Grassley, who calls himself a “longtime champion of whistleblowers,” won’t comment directly on reports President Trump allegedly ordered his staff to withhold $400 million in aid from Ukraine while pressuring that nation’s president to investigate Democratic presidential candidate Joe Biden.

“We don’t know what we don’t know,” Grassley says. “Everything I know about it, as I’ve seen on television or read, I don’t have any inside information so I think that dictates I ought to be very cautious what I say.”

Grassley issued a news release Monday afternoon saying, “rampant speculation by politicians and the media is not helpful. That’s how the false Russia collusion narrative took root. Let’s not repeat the mistakes of the past. Going forward, it’s important to respect the law and the whistleblower’s confidentiality while we gather the facts of the case.”

“My press release was a reminder that I listen to whistleblowers,” Grassley says, “and if this whistleblower wants to talk to me, I’ll talk to him.” Grassley is founder of the bipartisan Senate Whistleblower Protection Caucus and he says whistleblower laws are “critical to providing safe outlets to share information so governmental officials can be held responsible without harming national security.”
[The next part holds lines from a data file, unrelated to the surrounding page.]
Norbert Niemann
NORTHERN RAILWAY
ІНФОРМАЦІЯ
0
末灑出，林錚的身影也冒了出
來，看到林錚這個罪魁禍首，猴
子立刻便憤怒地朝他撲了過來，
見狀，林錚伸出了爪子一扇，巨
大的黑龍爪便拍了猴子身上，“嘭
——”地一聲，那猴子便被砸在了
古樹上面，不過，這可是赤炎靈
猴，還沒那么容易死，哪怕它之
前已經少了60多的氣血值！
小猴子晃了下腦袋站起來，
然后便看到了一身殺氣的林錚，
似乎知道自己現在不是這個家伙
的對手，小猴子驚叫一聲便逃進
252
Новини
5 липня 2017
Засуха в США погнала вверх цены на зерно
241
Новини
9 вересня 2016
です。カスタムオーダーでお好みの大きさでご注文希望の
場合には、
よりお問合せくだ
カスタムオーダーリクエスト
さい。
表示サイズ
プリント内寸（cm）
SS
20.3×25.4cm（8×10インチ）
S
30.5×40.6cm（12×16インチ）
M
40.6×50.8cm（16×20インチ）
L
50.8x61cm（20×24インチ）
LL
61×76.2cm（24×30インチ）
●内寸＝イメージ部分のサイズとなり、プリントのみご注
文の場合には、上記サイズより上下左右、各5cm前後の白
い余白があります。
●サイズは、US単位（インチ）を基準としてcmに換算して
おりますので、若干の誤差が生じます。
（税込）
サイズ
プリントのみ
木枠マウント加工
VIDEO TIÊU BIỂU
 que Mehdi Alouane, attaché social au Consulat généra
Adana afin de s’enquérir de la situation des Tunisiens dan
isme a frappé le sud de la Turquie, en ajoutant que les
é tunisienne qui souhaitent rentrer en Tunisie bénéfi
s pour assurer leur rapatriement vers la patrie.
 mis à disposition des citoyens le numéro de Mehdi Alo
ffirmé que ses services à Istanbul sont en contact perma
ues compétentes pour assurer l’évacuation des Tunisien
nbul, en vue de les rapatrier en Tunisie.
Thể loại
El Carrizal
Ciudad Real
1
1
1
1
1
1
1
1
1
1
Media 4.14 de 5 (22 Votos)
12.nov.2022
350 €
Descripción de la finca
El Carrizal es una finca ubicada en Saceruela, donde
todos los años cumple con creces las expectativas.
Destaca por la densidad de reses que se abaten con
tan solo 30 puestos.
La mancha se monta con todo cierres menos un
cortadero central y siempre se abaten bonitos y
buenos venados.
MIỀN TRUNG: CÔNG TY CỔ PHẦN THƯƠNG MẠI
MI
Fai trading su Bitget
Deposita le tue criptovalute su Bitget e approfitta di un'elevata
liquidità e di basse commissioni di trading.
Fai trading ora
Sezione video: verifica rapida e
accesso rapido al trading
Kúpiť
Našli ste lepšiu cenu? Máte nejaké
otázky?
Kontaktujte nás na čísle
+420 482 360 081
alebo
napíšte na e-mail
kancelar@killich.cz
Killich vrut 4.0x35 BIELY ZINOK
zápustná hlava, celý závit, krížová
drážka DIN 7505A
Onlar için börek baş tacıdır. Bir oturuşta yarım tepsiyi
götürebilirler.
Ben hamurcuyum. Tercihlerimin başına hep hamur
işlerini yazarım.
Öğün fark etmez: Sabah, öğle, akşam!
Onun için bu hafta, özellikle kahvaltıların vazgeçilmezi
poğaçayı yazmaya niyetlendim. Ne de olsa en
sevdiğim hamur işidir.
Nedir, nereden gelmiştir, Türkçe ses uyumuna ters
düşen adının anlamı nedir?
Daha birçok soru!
“Maybe for two or three decades, the intelligence community wasn’t covered by whistleblowers and I thought that was wrong,” Grassley says. “We do have laws now protecting whistleblowers in the intelligence community.” Grassley says the nation does not need another Edward Snowden situation, “where information is released publicly and our national security is harmed.”

He adds, “transparency is always the best policy so long as we don’t endanger national security.”